» **Exercise description**
Set down all of the entries precisely as they were written.
○ ○ ○ ○ ○
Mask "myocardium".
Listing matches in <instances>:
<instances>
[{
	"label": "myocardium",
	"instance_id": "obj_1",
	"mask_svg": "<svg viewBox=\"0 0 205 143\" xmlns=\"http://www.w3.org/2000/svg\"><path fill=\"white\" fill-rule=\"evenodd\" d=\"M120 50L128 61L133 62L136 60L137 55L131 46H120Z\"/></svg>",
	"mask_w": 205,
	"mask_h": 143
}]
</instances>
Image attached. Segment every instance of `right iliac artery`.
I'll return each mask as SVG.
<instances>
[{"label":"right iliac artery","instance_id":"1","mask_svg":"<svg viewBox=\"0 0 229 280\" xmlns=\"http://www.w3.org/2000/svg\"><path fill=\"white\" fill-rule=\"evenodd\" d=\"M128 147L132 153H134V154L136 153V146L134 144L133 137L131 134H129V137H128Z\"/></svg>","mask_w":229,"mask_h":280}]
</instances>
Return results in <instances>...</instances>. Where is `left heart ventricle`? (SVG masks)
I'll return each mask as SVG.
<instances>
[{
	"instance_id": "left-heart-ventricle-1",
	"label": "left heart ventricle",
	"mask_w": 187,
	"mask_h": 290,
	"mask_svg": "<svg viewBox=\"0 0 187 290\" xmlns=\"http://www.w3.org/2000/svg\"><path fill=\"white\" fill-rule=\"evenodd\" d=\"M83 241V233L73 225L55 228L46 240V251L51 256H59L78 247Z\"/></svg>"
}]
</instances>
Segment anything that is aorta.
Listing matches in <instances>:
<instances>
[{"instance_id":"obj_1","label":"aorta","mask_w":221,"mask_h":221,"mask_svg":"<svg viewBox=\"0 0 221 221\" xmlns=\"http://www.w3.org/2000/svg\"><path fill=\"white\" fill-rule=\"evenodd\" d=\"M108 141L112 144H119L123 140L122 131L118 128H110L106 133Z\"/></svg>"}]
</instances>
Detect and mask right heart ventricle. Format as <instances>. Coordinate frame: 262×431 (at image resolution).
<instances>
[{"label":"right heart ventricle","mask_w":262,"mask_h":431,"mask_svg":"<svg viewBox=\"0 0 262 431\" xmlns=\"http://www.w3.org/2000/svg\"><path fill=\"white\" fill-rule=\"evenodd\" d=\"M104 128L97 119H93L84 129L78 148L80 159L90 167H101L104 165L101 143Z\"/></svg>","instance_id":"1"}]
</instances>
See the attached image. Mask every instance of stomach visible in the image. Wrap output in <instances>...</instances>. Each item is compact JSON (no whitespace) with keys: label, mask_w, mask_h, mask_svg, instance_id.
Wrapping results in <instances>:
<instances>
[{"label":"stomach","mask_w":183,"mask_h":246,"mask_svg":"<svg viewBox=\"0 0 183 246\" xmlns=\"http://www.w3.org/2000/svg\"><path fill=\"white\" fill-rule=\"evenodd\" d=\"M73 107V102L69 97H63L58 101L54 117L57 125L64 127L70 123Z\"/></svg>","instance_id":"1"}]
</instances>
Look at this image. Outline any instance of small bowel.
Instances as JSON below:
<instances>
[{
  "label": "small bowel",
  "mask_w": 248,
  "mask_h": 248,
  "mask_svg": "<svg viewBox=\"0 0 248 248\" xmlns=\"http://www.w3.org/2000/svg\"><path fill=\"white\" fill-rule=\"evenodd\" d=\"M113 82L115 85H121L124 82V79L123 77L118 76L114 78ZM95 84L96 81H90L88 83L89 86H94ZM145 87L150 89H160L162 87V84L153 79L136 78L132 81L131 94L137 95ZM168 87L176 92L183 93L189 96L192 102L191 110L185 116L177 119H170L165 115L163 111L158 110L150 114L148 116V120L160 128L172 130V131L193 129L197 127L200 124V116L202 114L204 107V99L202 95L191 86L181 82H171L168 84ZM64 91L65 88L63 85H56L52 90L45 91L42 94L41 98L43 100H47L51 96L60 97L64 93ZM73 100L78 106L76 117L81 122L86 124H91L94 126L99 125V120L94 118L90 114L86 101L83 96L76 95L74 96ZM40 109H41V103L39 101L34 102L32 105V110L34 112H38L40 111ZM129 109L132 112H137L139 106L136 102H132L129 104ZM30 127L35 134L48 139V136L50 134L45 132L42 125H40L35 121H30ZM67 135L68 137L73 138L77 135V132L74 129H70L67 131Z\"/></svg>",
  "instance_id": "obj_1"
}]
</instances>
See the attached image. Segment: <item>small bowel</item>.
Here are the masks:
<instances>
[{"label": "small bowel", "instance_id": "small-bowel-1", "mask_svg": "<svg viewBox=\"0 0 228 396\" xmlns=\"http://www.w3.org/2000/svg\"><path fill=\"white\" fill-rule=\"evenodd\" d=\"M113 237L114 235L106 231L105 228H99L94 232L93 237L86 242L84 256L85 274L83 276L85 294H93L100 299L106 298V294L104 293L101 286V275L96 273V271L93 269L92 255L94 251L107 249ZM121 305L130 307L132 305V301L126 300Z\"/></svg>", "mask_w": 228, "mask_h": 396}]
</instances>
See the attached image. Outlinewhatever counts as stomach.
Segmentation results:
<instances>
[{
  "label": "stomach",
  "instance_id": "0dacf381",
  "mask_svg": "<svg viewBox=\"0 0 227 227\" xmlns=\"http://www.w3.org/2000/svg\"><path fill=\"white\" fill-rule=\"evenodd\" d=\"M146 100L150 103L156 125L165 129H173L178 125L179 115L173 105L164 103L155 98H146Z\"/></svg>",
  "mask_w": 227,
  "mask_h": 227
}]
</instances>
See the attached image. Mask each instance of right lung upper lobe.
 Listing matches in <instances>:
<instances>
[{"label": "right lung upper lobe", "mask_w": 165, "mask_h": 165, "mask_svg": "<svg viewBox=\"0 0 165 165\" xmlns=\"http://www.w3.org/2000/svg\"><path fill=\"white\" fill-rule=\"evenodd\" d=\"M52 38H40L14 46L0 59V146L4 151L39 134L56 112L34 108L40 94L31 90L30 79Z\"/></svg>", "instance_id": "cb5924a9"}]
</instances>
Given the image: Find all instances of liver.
○ ○ ○ ○ ○
» **Answer section**
Mask "myocardium".
Listing matches in <instances>:
<instances>
[{
	"label": "myocardium",
	"instance_id": "obj_1",
	"mask_svg": "<svg viewBox=\"0 0 205 143\" xmlns=\"http://www.w3.org/2000/svg\"><path fill=\"white\" fill-rule=\"evenodd\" d=\"M120 50L128 61L133 62L136 60L137 55L131 46H120Z\"/></svg>",
	"mask_w": 205,
	"mask_h": 143
}]
</instances>
Image attached. Segment every instance of `right iliac artery`.
I'll return each mask as SVG.
<instances>
[{"label":"right iliac artery","instance_id":"1","mask_svg":"<svg viewBox=\"0 0 229 280\" xmlns=\"http://www.w3.org/2000/svg\"><path fill=\"white\" fill-rule=\"evenodd\" d=\"M128 147L132 153H134V154L136 153V146L134 144L133 137L131 134H129V137H128Z\"/></svg>","mask_w":229,"mask_h":280}]
</instances>
Return results in <instances>...</instances>. Where is `left heart ventricle`? (SVG masks)
I'll return each mask as SVG.
<instances>
[{
	"instance_id": "left-heart-ventricle-1",
	"label": "left heart ventricle",
	"mask_w": 187,
	"mask_h": 290,
	"mask_svg": "<svg viewBox=\"0 0 187 290\" xmlns=\"http://www.w3.org/2000/svg\"><path fill=\"white\" fill-rule=\"evenodd\" d=\"M83 241V233L73 225L55 228L46 240V251L51 256H59L78 247Z\"/></svg>"
}]
</instances>
Segment anything that is aorta.
Listing matches in <instances>:
<instances>
[{"instance_id":"obj_1","label":"aorta","mask_w":221,"mask_h":221,"mask_svg":"<svg viewBox=\"0 0 221 221\" xmlns=\"http://www.w3.org/2000/svg\"><path fill=\"white\" fill-rule=\"evenodd\" d=\"M108 141L112 144H119L123 140L122 131L118 128H110L106 133Z\"/></svg>"}]
</instances>
Detect and mask right heart ventricle. Format as <instances>. Coordinate frame: 262×431 (at image resolution).
<instances>
[{"label":"right heart ventricle","mask_w":262,"mask_h":431,"mask_svg":"<svg viewBox=\"0 0 262 431\" xmlns=\"http://www.w3.org/2000/svg\"><path fill=\"white\" fill-rule=\"evenodd\" d=\"M104 128L97 119H93L84 129L78 148L80 159L90 167H101L104 165L101 143Z\"/></svg>","instance_id":"1"}]
</instances>
See the attached image. Mask every instance of stomach visible in the image. Wrap output in <instances>...</instances>. Each item is compact JSON (no whitespace) with keys: label, mask_w, mask_h, mask_svg, instance_id.
Wrapping results in <instances>:
<instances>
[{"label":"stomach","mask_w":183,"mask_h":246,"mask_svg":"<svg viewBox=\"0 0 183 246\" xmlns=\"http://www.w3.org/2000/svg\"><path fill=\"white\" fill-rule=\"evenodd\" d=\"M73 107V102L69 97H63L58 101L54 117L57 125L64 127L70 123Z\"/></svg>","instance_id":"1"}]
</instances>
Look at this image. Outline any instance of small bowel.
Instances as JSON below:
<instances>
[{
  "label": "small bowel",
  "mask_w": 248,
  "mask_h": 248,
  "mask_svg": "<svg viewBox=\"0 0 248 248\" xmlns=\"http://www.w3.org/2000/svg\"><path fill=\"white\" fill-rule=\"evenodd\" d=\"M113 82L115 85H121L124 82V79L123 77L118 76L114 78ZM95 84L96 81H90L88 83L89 86H94ZM145 87L150 89H160L162 87V84L153 79L136 78L132 81L131 94L137 95ZM168 87L176 92L183 93L189 96L192 102L191 110L185 116L177 119H170L165 115L163 111L158 110L150 114L148 116V120L160 128L172 130V131L193 129L197 127L200 124V116L202 114L204 107V99L202 95L191 86L181 82H171L168 84ZM64 91L65 88L63 85H56L52 90L45 91L42 94L41 98L43 100H47L51 96L60 97L64 93ZM73 100L78 106L76 117L81 122L86 124H91L94 126L99 125V120L94 118L90 114L86 101L83 96L76 95L74 96ZM40 109H41V103L39 101L34 102L32 105V110L34 112H38L40 111ZM129 109L132 112H137L139 106L136 102H132L129 104ZM30 127L35 134L48 139V136L50 134L45 132L42 125H40L35 121H30ZM67 135L68 137L73 138L77 135V132L74 129H70L67 131Z\"/></svg>",
  "instance_id": "obj_1"
}]
</instances>
See the attached image. Segment: <item>small bowel</item>.
Here are the masks:
<instances>
[{"label": "small bowel", "instance_id": "small-bowel-1", "mask_svg": "<svg viewBox=\"0 0 228 396\" xmlns=\"http://www.w3.org/2000/svg\"><path fill=\"white\" fill-rule=\"evenodd\" d=\"M113 237L114 235L106 231L105 228H99L94 232L93 237L86 242L84 256L85 274L83 276L85 294H93L100 299L106 298V294L104 293L101 286V275L96 273V271L93 269L92 255L94 251L107 249ZM121 305L130 307L132 305V301L126 300Z\"/></svg>", "mask_w": 228, "mask_h": 396}]
</instances>
See the attached image. Outlinewhatever counts as stomach.
Segmentation results:
<instances>
[{
  "label": "stomach",
  "instance_id": "0dacf381",
  "mask_svg": "<svg viewBox=\"0 0 227 227\" xmlns=\"http://www.w3.org/2000/svg\"><path fill=\"white\" fill-rule=\"evenodd\" d=\"M146 100L150 103L156 125L165 129H173L178 125L179 115L173 105L164 103L155 98H146Z\"/></svg>",
  "mask_w": 227,
  "mask_h": 227
}]
</instances>
See the attached image. Mask each instance of right lung upper lobe.
 Listing matches in <instances>:
<instances>
[{"label": "right lung upper lobe", "mask_w": 165, "mask_h": 165, "mask_svg": "<svg viewBox=\"0 0 165 165\" xmlns=\"http://www.w3.org/2000/svg\"><path fill=\"white\" fill-rule=\"evenodd\" d=\"M52 38H40L14 46L0 59V146L4 151L39 134L56 112L34 108L40 94L31 90L30 79Z\"/></svg>", "instance_id": "cb5924a9"}]
</instances>
Given the image: Find all instances of liver.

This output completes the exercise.